Task details: Search the material below for the string "label" and list each line that holds it.

Supplied information:
######
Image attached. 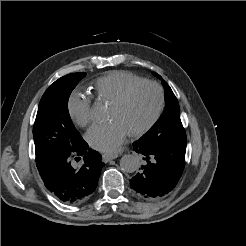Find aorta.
I'll use <instances>...</instances> for the list:
<instances>
[{"label":"aorta","mask_w":246,"mask_h":246,"mask_svg":"<svg viewBox=\"0 0 246 246\" xmlns=\"http://www.w3.org/2000/svg\"><path fill=\"white\" fill-rule=\"evenodd\" d=\"M94 114L98 118L102 116L98 108L94 109ZM139 164H140L139 159L132 154L124 155L120 160L121 169L127 173L135 172L139 168Z\"/></svg>","instance_id":"1"}]
</instances>
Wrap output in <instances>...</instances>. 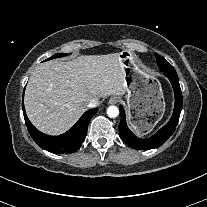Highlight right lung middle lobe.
I'll use <instances>...</instances> for the list:
<instances>
[{"label": "right lung middle lobe", "mask_w": 207, "mask_h": 207, "mask_svg": "<svg viewBox=\"0 0 207 207\" xmlns=\"http://www.w3.org/2000/svg\"><path fill=\"white\" fill-rule=\"evenodd\" d=\"M66 54H55L53 55L52 57L48 58L47 60H50V59H54V58H57V57H62V56H65ZM46 60V61H47Z\"/></svg>", "instance_id": "dd1d6c3e"}]
</instances>
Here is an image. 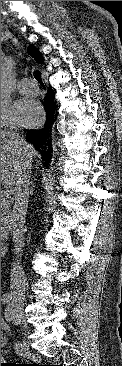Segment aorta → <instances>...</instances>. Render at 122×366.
<instances>
[{
  "instance_id": "762f6f07",
  "label": "aorta",
  "mask_w": 122,
  "mask_h": 366,
  "mask_svg": "<svg viewBox=\"0 0 122 366\" xmlns=\"http://www.w3.org/2000/svg\"><path fill=\"white\" fill-rule=\"evenodd\" d=\"M13 63L8 57L1 58V100L7 99L12 90Z\"/></svg>"
}]
</instances>
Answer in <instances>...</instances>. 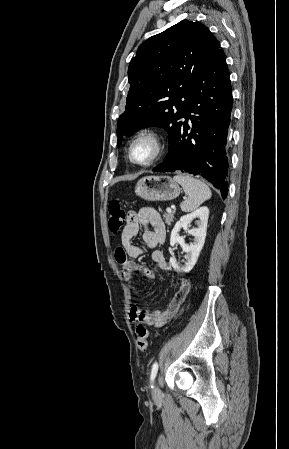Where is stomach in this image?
<instances>
[{
    "mask_svg": "<svg viewBox=\"0 0 289 449\" xmlns=\"http://www.w3.org/2000/svg\"><path fill=\"white\" fill-rule=\"evenodd\" d=\"M135 193L148 201H169L179 196L180 187L169 176H146L136 183Z\"/></svg>",
    "mask_w": 289,
    "mask_h": 449,
    "instance_id": "obj_1",
    "label": "stomach"
}]
</instances>
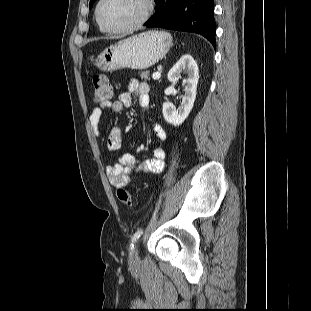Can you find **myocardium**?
I'll return each mask as SVG.
<instances>
[{
	"instance_id": "1",
	"label": "myocardium",
	"mask_w": 311,
	"mask_h": 311,
	"mask_svg": "<svg viewBox=\"0 0 311 311\" xmlns=\"http://www.w3.org/2000/svg\"><path fill=\"white\" fill-rule=\"evenodd\" d=\"M104 1L105 0L98 1L97 6L95 8V18L99 26H101L105 31L110 32V33H115V34L130 33L142 27L149 19L151 8H152L151 0H141L143 4V10H142L140 17L136 21H134L132 24L126 27L115 28V27L109 26L101 19L100 10H101V6L104 3Z\"/></svg>"
}]
</instances>
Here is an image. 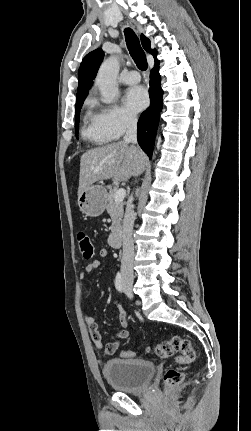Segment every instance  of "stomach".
<instances>
[{
  "mask_svg": "<svg viewBox=\"0 0 251 431\" xmlns=\"http://www.w3.org/2000/svg\"><path fill=\"white\" fill-rule=\"evenodd\" d=\"M106 189L95 185L85 190L78 197V206L83 214L89 217L100 216L106 207Z\"/></svg>",
  "mask_w": 251,
  "mask_h": 431,
  "instance_id": "obj_1",
  "label": "stomach"
}]
</instances>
######
Response:
[{"label":"aorta","mask_w":246,"mask_h":246,"mask_svg":"<svg viewBox=\"0 0 246 246\" xmlns=\"http://www.w3.org/2000/svg\"><path fill=\"white\" fill-rule=\"evenodd\" d=\"M94 114L98 118L102 116L98 108L94 109ZM139 164H140L139 159L132 154L124 155L120 160L121 169L127 173L135 172L139 168Z\"/></svg>","instance_id":"1"}]
[{"label": "right lung middle lobe", "mask_w": 207, "mask_h": 207, "mask_svg": "<svg viewBox=\"0 0 207 207\" xmlns=\"http://www.w3.org/2000/svg\"><path fill=\"white\" fill-rule=\"evenodd\" d=\"M66 54H55L53 55L52 57L48 58L47 60H50V59H54V58H57V57H62V56H65ZM46 60V61H47Z\"/></svg>", "instance_id": "dd1d6c3e"}]
  "label": "aorta",
    "label": "stomach"
	"label": "myocardium",
  "label": "stomach"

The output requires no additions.